## PROBLEM
Your copy should repeat each record below exactly and contain no images.

(Page images and extracted text)
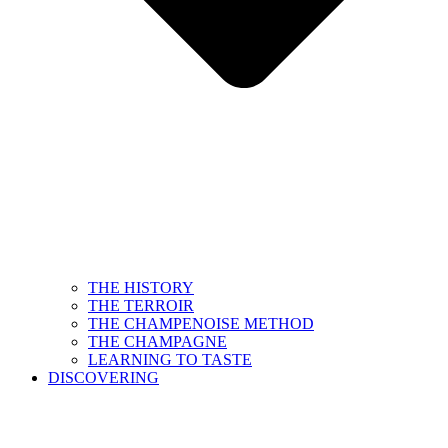
THE HISTORY
THE TERROIR
THE CHAMPENOISE METHOD
THE CHAMPAGNE
LEARNING TO TASTE
DISCOVERING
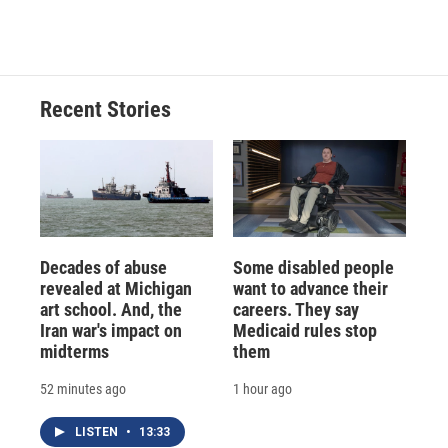
Recent Stories
Decades of abuse
Some disabled people
revealed at Michigan
want to advance their
art school. And, the
careers. They say
Iran war's impact on
Medicaid rules stop
midterms
them
52 minutes ago
1 hour ago
LISTEN
•
13:33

## RESULT OF THIS TASK
THE HISTORY
THE TERROIR
THE CHAMPENOISE METHOD
THE CHAMPAGNE
LEARNING TO TASTE
DISCOVERING
Recent Stories
Decades of abuse
Some disabled people
revealed at Michigan
want to advance their
art school. And, the
careers. They say
Iran war's impact on
Medicaid rules stop
midterms
them
52 minutes ago
1 hour ago
LISTEN
•
13:33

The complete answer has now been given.